“AI Is Getting Better at Mind-Reading” is how The New York Times puts it.
The actual study, “Semantic reconstruction of continuous language from non-invasive brain recordings” (by Jerry Tang, Amanda LeBel, Shailee Jain & Alexander G. Huth of the University of Texas at Austin), published in Nature Neuroscience, puts it this way:
We introduce a decoder that takes non-invasive brain recordings made using functional magnetic resonance imaging (fMRI) and reconstructs perceived or imagined stimuli using continuous natural language.
Ultimately, they developed a way to figure out what a person is thinking—or at least “the gist” of what they’re thinking—even if they’re not saying anything out loud, by looking at fMRI data.
It seems that such findings might have relevance to philosophers working across a range of areas.
The scientists used fMRIs to record blood-oxygen-level-dependent (BOLD) signals in their subjects’ brains as they listened to hours of podcasts (like The Moth Radio Hour and Modern Love) and watched animated Pixar shorts.
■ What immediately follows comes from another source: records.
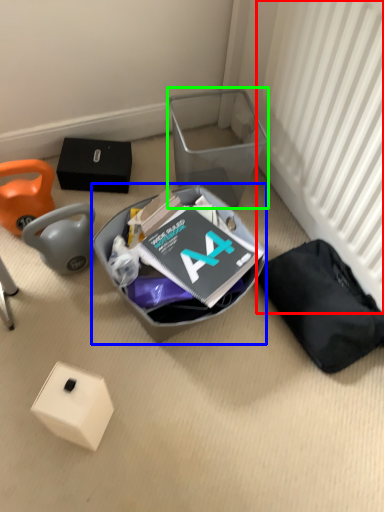 Question: Based on their relative distances, which object is farther from radiator (highlighted by a red box)? Choose from waste (highlighted by a blue box) and shoe box (highlighted by a green box).

Choices:
 (A) waste
 (B) shoe box

Answer: (A) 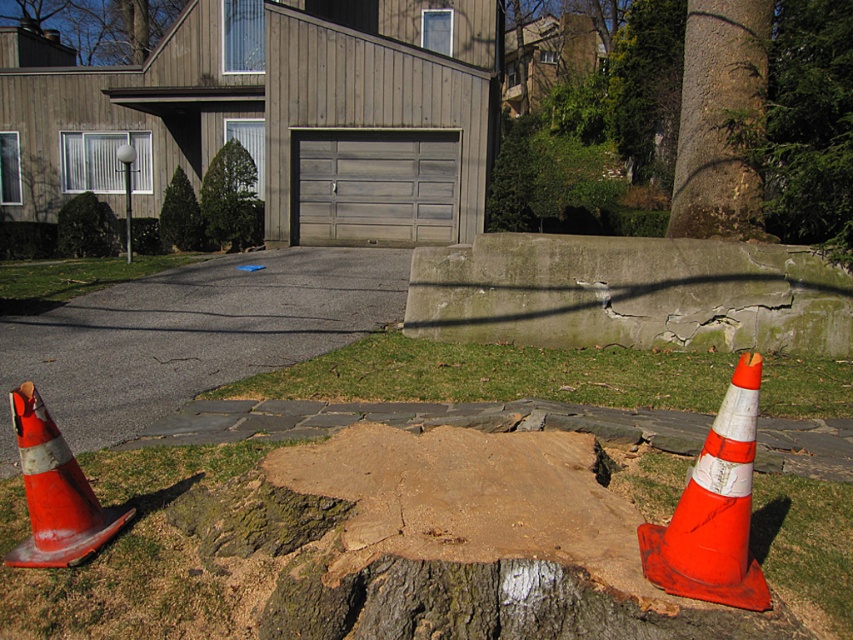 Is smooth brown tree trunk at upper right positioned before smooth brown tree trunk at upper center?

Yes, smooth brown tree trunk at upper right is closer to the viewer.

Who is taller, smooth brown tree trunk at upper right or smooth brown tree trunk at upper center?

smooth brown tree trunk at upper center is taller.

Where is `smooth brown tree trunk at upper right`? Image resolution: width=853 pixels, height=640 pixels. smooth brown tree trunk at upper right is located at coordinates (720, 120).

Can you confirm if smooth brown tree trunk at center is taller than smooth brown tree trunk at upper center?

Correct, smooth brown tree trunk at center is much taller as smooth brown tree trunk at upper center.

The height and width of the screenshot is (640, 853). Identify the location of smooth brown tree trunk at center. (805, 125).

Looking at this image, is the position of smooth brown tree trunk at center more distant than that of green textured evergreen tree at upper center?

No.

Which is below, smooth brown tree trunk at center or green textured evergreen tree at upper center?

Positioned lower is green textured evergreen tree at upper center.

This screenshot has height=640, width=853. What do you see at coordinates (805, 125) in the screenshot?
I see `smooth brown tree trunk at center` at bounding box center [805, 125].

Identify the location of smooth brown tree trunk at center. Image resolution: width=853 pixels, height=640 pixels. (805, 125). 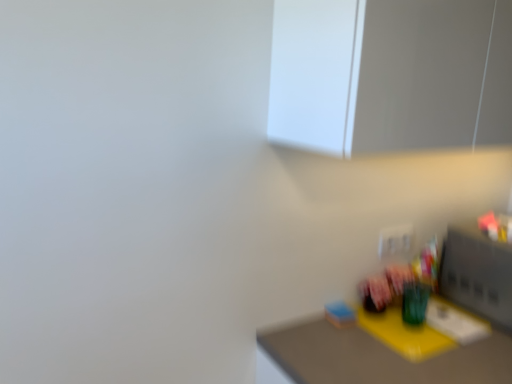 Locate an element on the screen. The image size is (512, 384). empty space that is ontop of yellow matte table at lower right (from a real-world perspective) is located at coordinates click(422, 345). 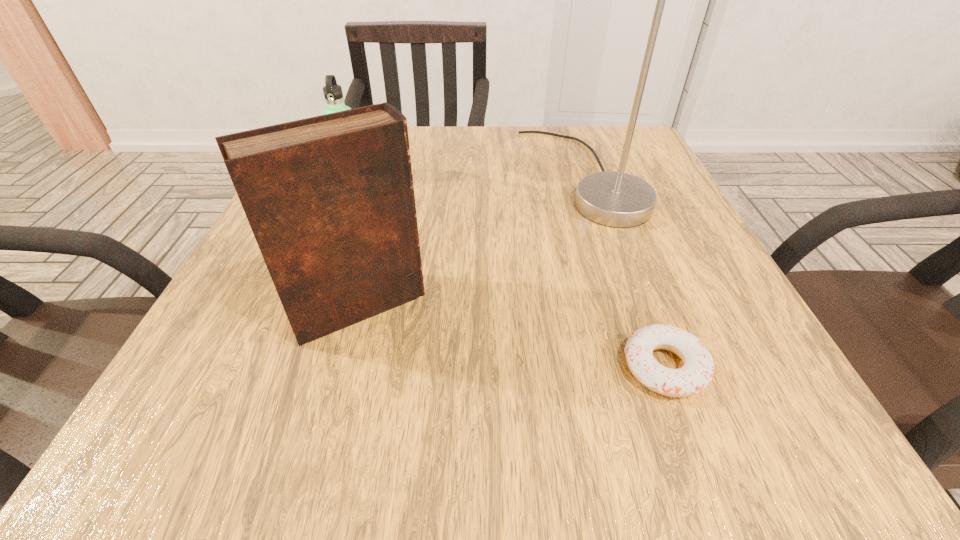 Find the location of a particular element. vacant area that lies between the doughnut and the Bible is located at coordinates (512, 336).

Identify the location of unoccupied area between the third shortest object and the doughnut. (512, 336).

Identify the location of object that can be found as the second closest to the doughnut. The width and height of the screenshot is (960, 540). (330, 200).

The height and width of the screenshot is (540, 960). Identify the location of object that is the closest one to the table lamp. (330, 200).

Find the location of a particular element. vacant area that satisfies the following two spatial constraints: 1. on the front side of the Bible; 2. on the left side of the third tallest object is located at coordinates (297, 306).

Where is `free space that satisfies the following two spatial constraints: 1. on the front side of the table lamp; 2. on the left side of the shortest object`? The image size is (960, 540). free space that satisfies the following two spatial constraints: 1. on the front side of the table lamp; 2. on the left side of the shortest object is located at coordinates (650, 367).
They then had to “translate” the BOLD signals into natural language. One thing that made this challenging is that thoughts are faster than blood:
Although fMRI has excellent spatial specificity, the blood-oxygen-level-dependent (BOLD) signal that it measures is notoriously slow—an impulse of neural activity causes BOLD to rise and fall over approximately 10 s. For naturally spoken English (over two words per second), this means that each brain image can be affected by over 20 words. Decoding continuous language thus requires solving an ill-posed inverse problem, as there are many more words to decode than brain images. Our decoder accomplishes this by generating candidate word sequences, scoring the likelihood that each candidate evoked the recorded brain responses and then selecting the best candidate. [references removed]
They then trained an encoding model to compare word sequences to subjects’ brain responses. Using the data from their recordings of the subjects while they listened to the podcasts,
We trained the encoding model on this dataset by extracting semantic features that capture the meaning of stimulus phrases and using linear regression to model how the semantic features influence brain responses. Given any word sequence, the encoding model predicts how the subject’s brain would respond when hearing the sequence with considerable accuracy. The encoding model can then score the likelihood that the word sequence evoked the recorded brain responses by measuring how well the recorded brain responses match the predicted brain responses.
There was still the problem of too many word possibilities to feasibly work with, so they had to figure out a way to narrow down the translation options. To do that, they used a “generative neural network language model that was trained on a large dataset of natural English word sequences” to “restrict candidate sequences to well-formed English,” and a “beam search algorithm” to “efficiently search for the most likely word
When new words are detected based on brain activity in auditory and speech areas, the language model generates continuations for each sequence in the beam using the previously decoded words as context. The encoding model then scores the likelihood that each continuation evoked the recorded brain responses, and the… most likely continuations are retained in the beam for the next timestep.
They then had the subjects listen, while undergoing fMRI, to podcasts that the system was not trained on, to see whether it could decode the brain images into natural language that described what the subjects were thinking. The results:
The decoded word sequences captured not only the meaning of the stimuli but often even exact words and phrases, demonstrating that fine-grained semantic information can be recovered from the BOLD signal.
Here are some examples:
They then had the subjects undergo fMRI while merely imagining listening to one of the stories they had heard (again, not a story the system was trained on):
A key task for brain–computer interfaces is decoding covert imagined speech in the absence of external stimuli. To test whether our language decoder can be used to decode imagined speech, subjects imagined telling five 1-min stories while being recorded with fMRI and separately told the same stories outside of the scanner to provide reference transcripts. For each 1-min scan, we correctly identified the story that the subject was imagining by decoding the scan, normalizing the similarity scores between the decoder prediction and the reference transcripts into probabilities and choosing the most likely transcript (100% identification accuracy)… Across stories, decoder predictions were significantly more similar to the corresponding transcripts than expected by chance (P < 0.05, one-sided non-parametric test). Qualitative analysis shows that the decoder can recover the meaning of imagined stimuli.
The authors note that “subject cooperation is currently required both to train and to apply the decoder. However, future developments might enable decoders to bypass these requirements,” and call for caution:
even if decoder predictions are inaccurate without subject cooperation, they could be intentionally misinterpreted for malicious purposes. For these and other unforeseen reasons, it is critical to raise awareness of the risks of brain decoding technology and enact policies that protect each person’s mental privacy.
Note that this study describes research conducted over a year ago (the paper was just published, but it was submitted in April of 2022). Given the apparent pace of technological developments we’ve seen recently, has a year ago ever seemed so far in the past?